例えば,摂食障害で苦しんでいる人々が増えていますが,摂食障害の症状のひとつにうつ状態があります。このうつ状態を改善できないと摂食障害の治療を進めていくのは困難です。また,人格障害の場合にもうつ状態になりますし,アルコール依存,ワーカホリック,過重債務,衝動買い,ギャンブル,虐待の加害者等の依存症的な問題にはうつはつきものです。このように典型的なうつ病ではなくても,うつ状態になることがありますし,うつの症状をコントロールしない限りこれらの問題を解決するのは困難です。
2.依存的な性格とうつ
どの程度のうつ病の患者がいるかについては統計はないかもしれませんが,実際に治療を受けていないうつ病の人は結構多いのではないかと思います。特に日本人の国民性はうつ反応を起こしやすいと考えられます。「MMPI」という性格テストがありますが,その各国の比較を見ますと,2番目のうつの項目(Dスケール)が,他の国民と比べると日本人は明らかに高いのです。この対象となったのは一般の人々ですから,「MMPI」の性格テストからいえることは,日本人の性格はうつ的な傾向であるということです。あまりありがたいものではありませんが,実際に私がアメリカでの生活から日本に戻って感じていることは,日本人は依存的で,コミュニケーションも自分の意見や考えを率直に発言するより,人に合わせるような仕方が特徴で,依存的な性格に加えてこのようなコミュニケーションをしているのであれば,ストレスや危機に直面したときにはうつ的な反応をしてしまうでしょう。アメリカの臨床の現場ではうつ病という診断を下す場合,カルテの「人格障害」を記載する欄には“依存性人格障害”か,そこまで至らなければ“依存性人格障害的傾向”というように書くことが多くありました。
日本人の依存的な性格は,うつ状態から回復するためには見逃してはならない要因です。うつ状態に陥った場合,依存的な性格との関連も考慮しながら治療をするか否かは,予後に大きな差が生じてくるでしょう。うつの治療をしながら症状コントロールをし,あわせて依存的な性格も扱っていくようにしていけば再発のリスクを大きく軽減することができます。
薬物療法によってうつ状態が改善したとします。多くのうつの患者は症状が改善しますと治療を継続しなくなってしまいます。治ったと思ったり,薬はなるべく飲まないほうがいいと思ったりするからでしょう。
薬によってうつ状態がよくなったとしても,それでうつ病が治っているわけではないことが多いので,薬は飲みつづけたほうがいいのです。薬を飲みつつ,そして症状がコントロールされていると,カウンセリングも受けやすくなります。カウンセリングで依存的な性格を少しずつ修正していくようにするのです。自分の心の中で思っていることや考えていることがなかなか口に出せなかったのを,少しずつ言えるように学習するのです。正しい意味での自己主張,自己表現ができるようにしていくなら,自分の考えや気持ちを胸の中に溜め込んだまま極端に抑圧しなくなりますので,予後は良好になります。
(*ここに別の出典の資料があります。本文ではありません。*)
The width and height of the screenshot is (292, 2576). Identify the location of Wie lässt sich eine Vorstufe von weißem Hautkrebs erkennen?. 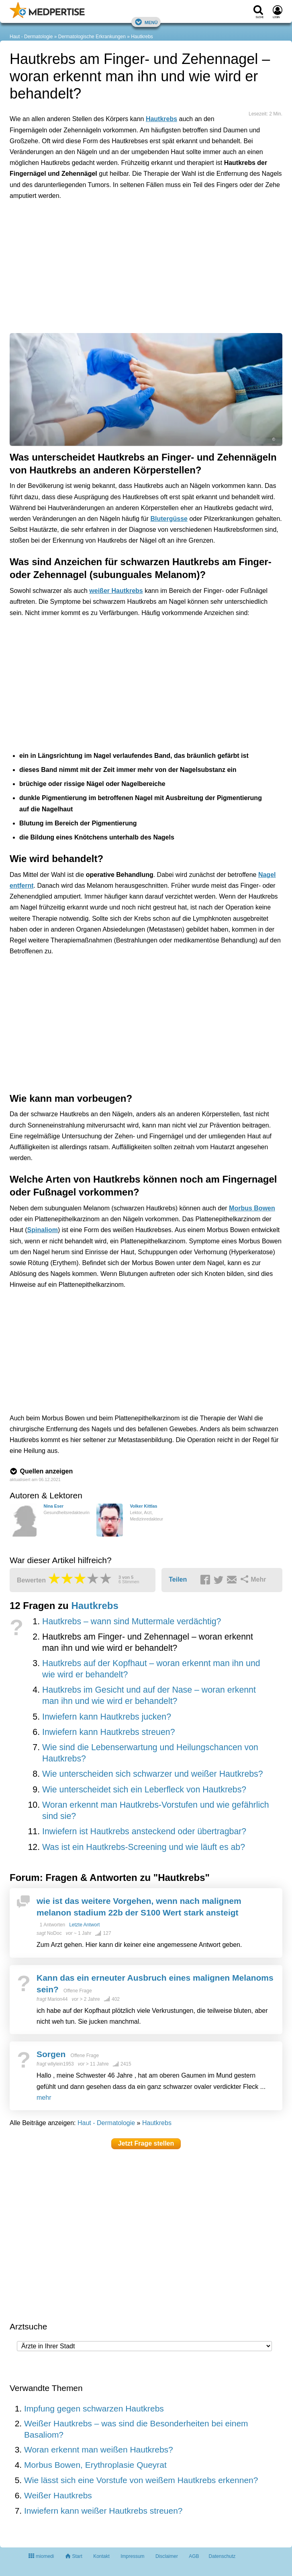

しかし,うつの症状がよくなっても,以前と同じような性格やコミュニケーションの仕方であれば,またしばらくすると元に戻ってしまう可能性が高くなります。薬を飲んでしばらくしてよくなると,薬を止める。しばらくするとまたうつ状態が戻ってきて再び薬をもらう。そういうことを繰り返していますと,慢性化してしまうおそれがあります。
うつ病については,豊富な情報が得られるようになりましたが,生育歴との関係,性格の形成や人生の危機に直面したときの対応の仕方,あるいは,コミュニケーションを含めた対人関係等の要因がうつの病理とどのように関わっているかについては,まだまだ知られていないように思います。しかし,カウンセリングの現場でうつの問題で悩んでいる方々と向き合っていると,上記のような要因はうつの回復の過程では不可欠で,薬物療法を適切に受けられるようになるための助けになるように思われます。それがこの本を書いた主な動機です。